What this means practically is that barbell-based curls, whether straight or EZ bar, tend to challenge the forearm muscles more than dumbbell curls. Close grip curls on a straight bar have the added benefit of full supination, which places the biceps in their strongest contractile position. If your goal is maximizing long head emphasis with the heaviest possible load, the straight bar close grip curl is the most direct option.
Straight Bar vs. EZ Bar for Close Grip
A straight bar forces your wrists into full supination, which is biomechanically ideal for peak biceps activation. The tradeoff is wrist and elbow stress. The fixed, fully turned-out position of a straight bar puts continuous rotational force on both joints, and for people with limited wrist mobility or existing joint sensitivity, this can become painful over time.
An EZ bar’s angled grips place your hands in a semi-supinated position, reducing strain on the wrists, elbows, and shoulders. You sacrifice a small degree of biceps activation because the wrists aren’t fully turned out, but the difference is modest enough that most lifters won’t notice it in actual muscle growth. If you experience any discomfort in your wrists or inner elbows during straight bar curls, the EZ bar is the smarter long-term choice. Both bars allow you to use a close grip effectively.
Common Sources of Joint Pain
Close grip curls concentrate force through a narrower base, which can amplify wrist and elbow issues if your form drifts. The most frequent culprit is wrist hyperextension, where the wrists bend backward under load instead of staying neutral or slightly curled inward. This transfers stress from the biceps into the wrist tendons and the medial (inner) side of the elbow.
Repetitive curling with heavy weight is also a common path to biceps tendonitis or golfer’s elbow, an inflammation of the tendons on the inside of the elbow. Weak forearms relative to the biceps make this worse because the smaller muscles fatigue first, and the tendons absorb force they aren’t built to handle. Keeping your elbows tight to your body, controlling the weight on the way down, and building forearm strength over time all reduce your risk.
Programming for Growth
For biceps hypertrophy, most people respond well to 8 to 20 working sets per week across all biceps exercises combined. If you’re newer to training, 6 to 10 sets per week is enough to drive growth. Close grip curls don’t need to account for all of that volume; they work best as one piece of a biceps rotation that includes variations targeting the short head and brachialis as well.

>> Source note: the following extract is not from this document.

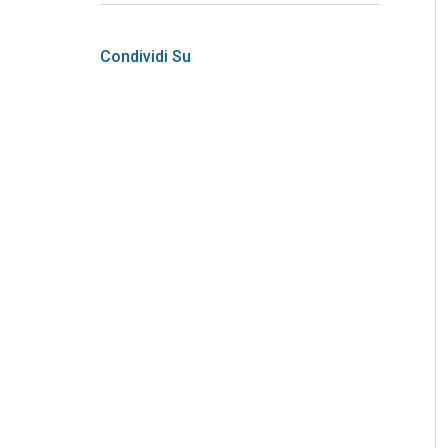
Condividi Su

The most productive rep range for biceps work is 10 to 20 reps per set, which should make up roughly half your training volume. The remaining sets can be split between heavier work in the 5 to 10 rep range and lighter, higher-rep sets of 20 to 30. Biceps respond well to this variety because the muscle contains a mix of fiber types.
A practical approach is to start a training block with about 3 to 4 reps left in reserve on each set, then gradually push closer to failure over the following weeks before resetting. This lets you accumulate volume without burning out your elbows early in a cycle. Because close grip curls use a fixed barbell path, the movement is stable enough to train safely to failure or within one rep of it.